Three Operating Patterns¶
Bayesian-Agent is meant to be used in three complementary ways:
| Pattern | What it does | Why it matters |
|---|---|---|
| Full self-evolution | Runs tasks from scratch and updates Skill beliefs online. | Tests whether Skills can emerge without prior traces. |
| Incremental repair | Reads baseline failures and reruns only failed tasks. | Improves existing agents with small additional inference cost. |
| Cross-harness adaptation | Uses a common trajectory schema and adapters. | Lets Bayesian Skill evolution move across agent frameworks. |
Trajectory Evidence¶
Each agent run should emit verified evidence:
- task id
- skill id
- task context
- success or failure outcome
- input, output, and total tokens
- turns and elapsed time
- failure mode
- summary and metadata
Evidence should come from a benchmark grader, test suite, deterministic checker, or other action-grounded verifier.
Posterior Belief¶
Each Skill stores the selected belief algorithm and its posterior state:
algorithm = categorical_bayes # default Bayesian Evidence Model
algorithm = beta_bernoulli # optional global success-rate baseline
The registry also tracks mean token cost, failure modes, and context counts.
Rewrite Policy¶
The default policy maps posterior state to five small, inspectable actions:
| Action | Current trigger | Rationale |
|---|---|---|
explore |
no observations, or no stronger rule fires | Keep collecting evidence while the posterior is sparse or uncertain. |
retire |
beta >= 4 and success_probability < 0.45 |
Avoid retiring after one or two unlucky failures, but remove clearly harmful Skills. |
patch |
one failure mode appears at least twice | Convert recurring failures into concrete guardrails while avoiding one-off overfitting. |
split |
at least 3 contexts and at least 4 observations | Separate broad Skills when one SOP spans incompatible contexts. |
compress |
at least 3 observations and success_probability >= 0.72 |
Distill stable Skills to reduce future token cost. |
The checks run in implementation order: no evidence, retire, patch, split, compress, then fallback explore. These actions are recommendations. External harnesses decide how to rewrite, rerun, or retire Skills.
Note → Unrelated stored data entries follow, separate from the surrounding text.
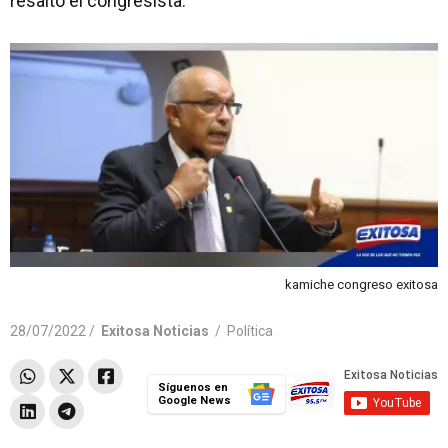
resaltó el congresista.
kamiche congreso exitosa
28/07/2022 /
Exitosa Noticias
/
Política
Síguenos en
Google News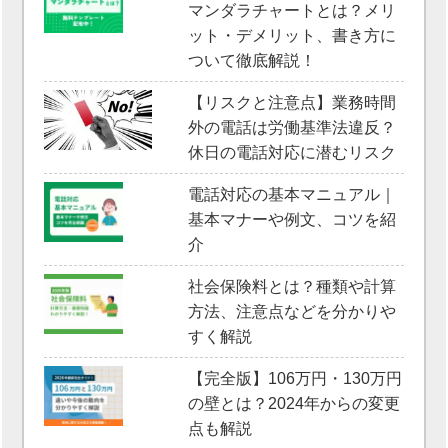
マンダラチャートとは？メリ
ット・デメリット、書き方に
ついて徹底解説！
【リスクと注意点】業務時間
外の電話は労働基準法違反？
休日の電話対応に潜むリスク
電話対応の基本マニュアル｜
基本マナーや例文、コツを紹
介
社会保険料とは？種類や計算
方法、注意点などを分かりや
すく解説
【完全版】106万円・130万円
の壁とは？2024年からの変更
点も解説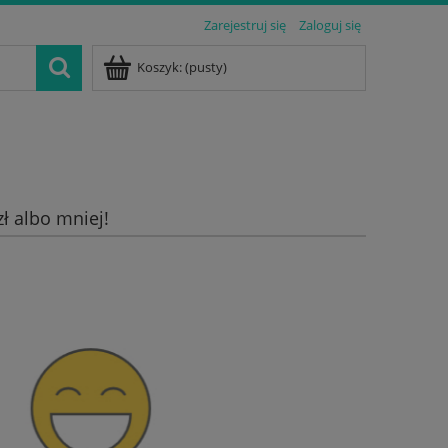
Zarejestruj się
Zaloguj się
Koszyk:
(pusty)
zł albo mniej!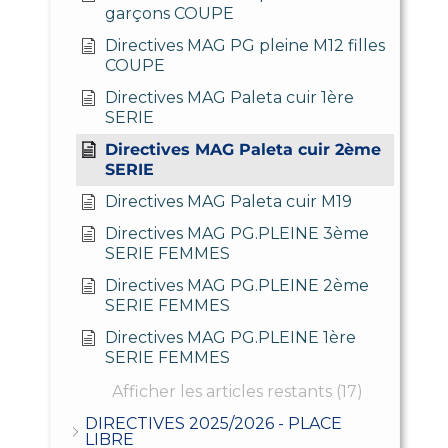
garçons COUPE
Directives MAG PG pleine M12 filles
COUPE
Directives MAG Paleta cuir 1ère
SERIE
Directives MAG Paleta cuir 2ème
SERIE
Directives MAG Paleta cuir M19
Directives MAG PG.PLEINE 3ème
SERIE FEMMES
Directives MAG PG.PLEINE 2ème
SERIE FEMMES
Directives MAG PG.PLEINE 1ère
SERIE FEMMES
Afficher les articles restants (17)
DIRECTIVES 2025/2026 - PLACE
LIBRE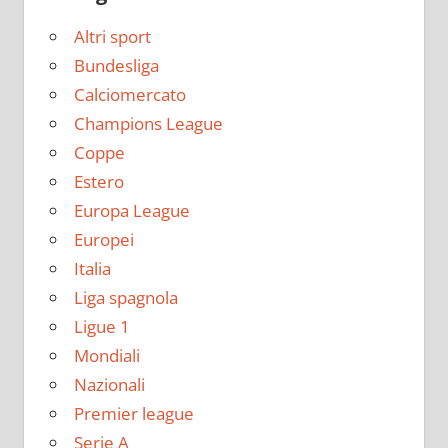
Altri sport
Bundesliga
Calciomercato
Champions League
Coppe
Estero
Europa League
Europei
Italia
Liga spagnola
Ligue 1
Mondiali
Nazionali
Premier league
Serie A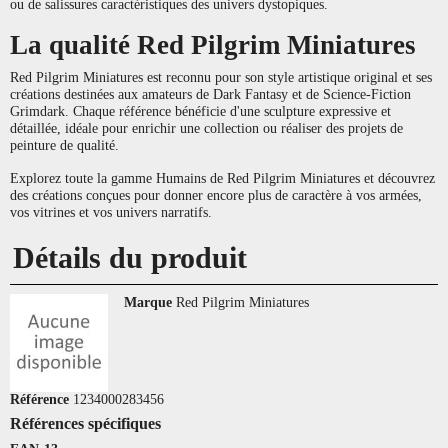
ou de salissures caractéristiques des univers dystopiques.
La qualité Red Pilgrim Miniatures
Red Pilgrim Miniatures est reconnu pour son style artistique original et ses
créations destinées aux amateurs de Dark Fantasy et de Science-Fiction
Grimdark. Chaque référence bénéficie d'une sculpture expressive et
détaillée, idéale pour enrichir une collection ou réaliser des projets de
peinture de qualité.
Explorez toute la gamme Humains de Red Pilgrim Miniatures et découvrez
des créations conçues pour donner encore plus de caractère à vos armées,
vos vitrines et vos univers narratifs.
Détails du produit
Marque
Red Pilgrim Miniatures
Référence
1234000283456
Références spécifiques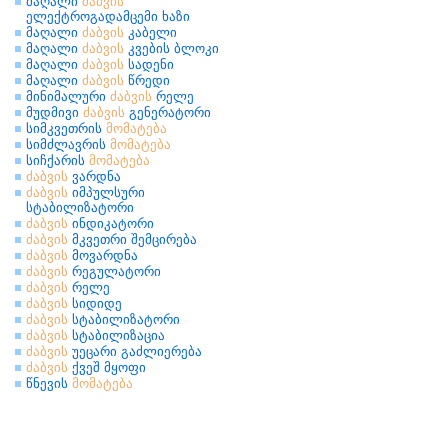
მაღალი
ძაბვის
ელექტროგადამცემი ხაზი
მაღალი
ძაბვის
კაბელი
მაღალი
ძაბვის
კვების ბლოკი
მაღალი
ძაბვის
სადენი
მაღალი
ძაბვის
წრედი
მინიმალური
ძაბვის
რელე
მუდმივი
ძაბვის
გენერატორი
სიმკვეთრის
მომატება
სიმძლავრის
მომატება
სიჩქარის
მომატება
ძაბვის
ვარდნა
ძაბვის
იმპულსური
სტაბილიზატორი
ძაბვის
ინდიკატორი
ძაბვის
მკვეთრი შემცირება
ძაბვის
მოვარდნა
ძაბვის
რეგულატორი
ძაბვის
რელე
ძაბვის
სიდიდე
ძაბვის
სტაბილიზატორი
ძაბვის
სტაბილიზაცია
ძაბვის
უეცარი გაძლიერება
ძაბვის
ქვეშ მყოფი
წნევის
მომატება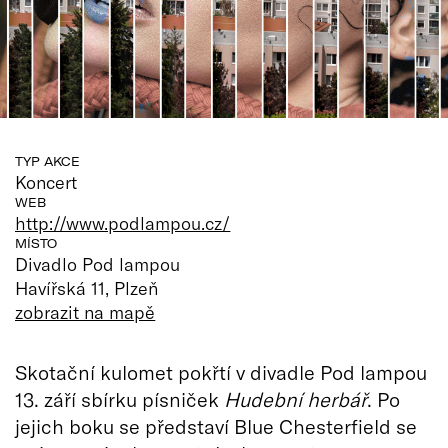
TYP AKCE
Koncert
WEB
http://www.podlampou.cz/
MÍSTO
Divadlo Pod lampou
Havířská 11, Plzeň
zobrazit na mapě
Skotační kulomet pokřtí v divadle Pod lampou
13. září sbírku písniček
Hudební herbář
. Po
jejich boku se představí Blue Chesterfield se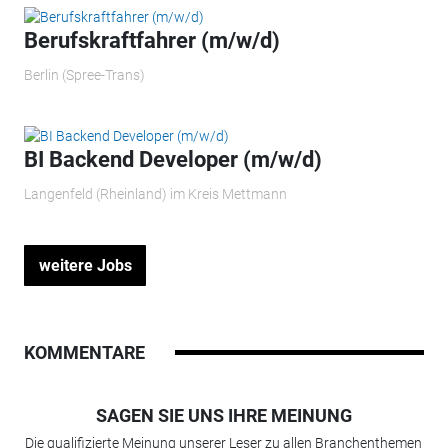
Berufskraftfahrer (m/w/d)
Berlin (Spree-Trans)
BI Backend Developer (m/w/d)
Langenfeld (Rheinland) im Kreis Mettmann
weitere Jobs
KOMMENTARE
SAGEN SIE UNS IHRE MEINUNG
Die qualifizierte Meinung unserer Leser zu allen Branchenthemen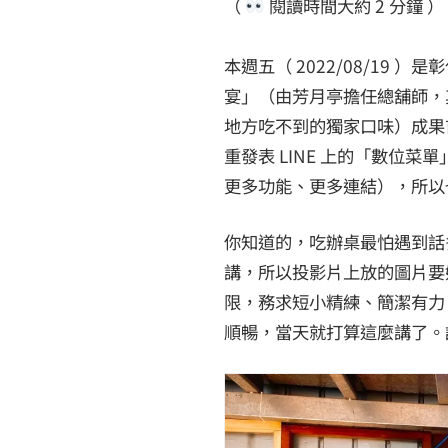
（
閱讀時間大約
2
分鐘 ）
本週五（ 2022/08/19
宴」（由芳月亭擔任總舖師，
地方吃不到的獨家口味）成果
重發表 LINE 上的「數位
更多功能、更多連結），所以
你知道的，吃辦桌最怕遇到話
講，所以投影片上放的圖片要
限，務求短小精練、簡潔有力
順暢，當天就打算這麼講了。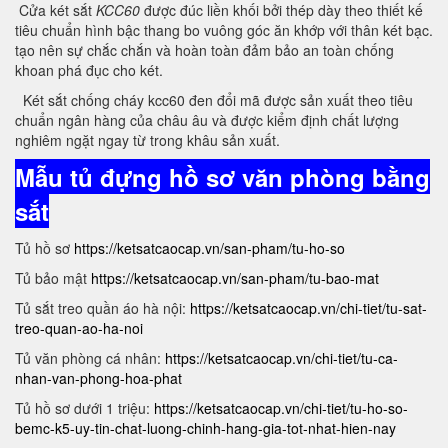
Cửa két sắt
KCC60
được đúc liền khối bởi thép dày theo thiết kế
tiêu chuẩn hình bậc thang bo vuông góc ăn khớp với thân két bạc.
tạo nên sự chắc chắn và hoàn toàn đảm bảo an toàn chống
khoan phá đục cho két.
Két sắt chống cháy kcc60 đen đổi mã được sản xuất theo tiêu
chuẩn ngân hàng của châu âu và được kiểm định chất lượng
nghiêm ngặt ngay từ trong khâu sản xuất.
Mẫu tủ đựng hồ sơ văn phòng bằng
sắt
Tủ hồ sơ
https://ketsatcaocap.vn/san-pham/tu-ho-so
Tủ bảo mật
https://ketsatcaocap.vn/san-pham/tu-bao-mat
Tủ sắt treo quần áo hà nội:
https://ketsatcaocap.vn/chi-tiet/tu-sat-
treo-quan-ao-ha-noi
Tủ văn phòng cá nhân:
https://ketsatcaocap.vn/chi-tiet/tu-ca-
nhan-van-phong-hoa-phat
Tủ hồ sơ dưới 1 triệu:
https://ketsatcaocap.vn/chi-tiet/tu-ho-so-
bemc-k5-uy-tin-chat-luong-chinh-hang-gia-tot-nhat-hien-nay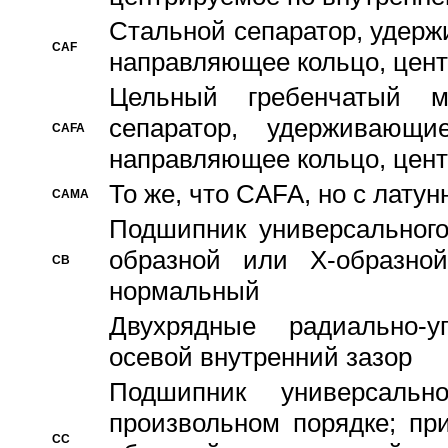
Стальной сепаратор, удерж
CAF
направляющее кольцо, цент
Цельный гребенчатый м
сепаратор, удерживающ
CAFA
направляющее кольцо, цент
То же, что CAFA, но с лату
CAMA
Подшипник универсального
образной или Х-образно
CB
нормальный
Двухрядные радиально-
осевой внутренний зазор
Подшипник универсальн
произвольном порядке; пр
CC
The bundled SOP-Bench and Lifelong runners implement one concrete patch behavior: recurring known failure modes are converted into short failure-mode-specific guardrails in the next prompt. A single failure is recorded in belief_*.json and posterior_context_*.md as candidate evidence, but it is not promoted into model-facing patch text until the same failure mode has at least two verified occurrences. This keeps the current v0.5 implementation honest: it patches the inference context for the same Skill belief, rather than silently creating a separate child Skill hypothesis.